PROBLEM DESCRIPTION:
Once the pictures are removed, restate the data below word for word.

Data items
+ + + + + + +

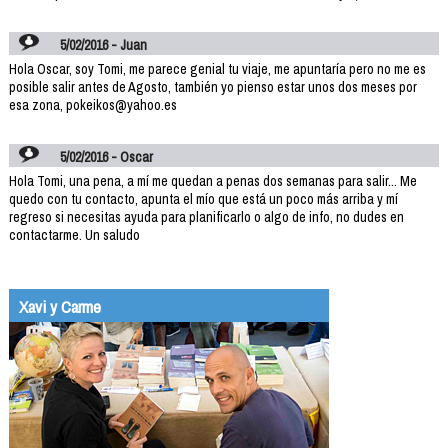
5/02/2016 - Juan
Hola Oscar, soy Tomi, me parece genial tu viaje, me apuntaría pero no me es
posible salir antes de Agosto, también yo pienso estar unos dos meses por
esa zona, pokeikos@yahoo.es
5/02/2016 - Oscar
Hola Tomi, una pena, a mí me quedan a penas dos semanas para salir... Me
quedo con tu contacto, apunta el mío que está un poco más arriba y mí
regreso si necesitas ayuda para planificarlo o algo de info, no dudes en
contactarme. Un saludo
Xavi y Carme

+ + + + + + +

RESPONSE BOX:
5/02/2016 - Juan
Hola Oscar, soy Tomi, me parece genial tu viaje, me apuntaría pero no me es
posible salir antes de Agosto, también yo pienso estar unos dos meses por
esa zona, pokeikos@yahoo.es
5/02/2016 - Oscar
Hola Tomi, una pena, a mí me quedan a penas dos semanas para salir... Me
quedo con tu contacto, apunta el mío que está un poco más arriba y mí
regreso si necesitas ayuda para planificarlo o algo de info, no dudes en
contactarme. Un saludo
Xavi y Carme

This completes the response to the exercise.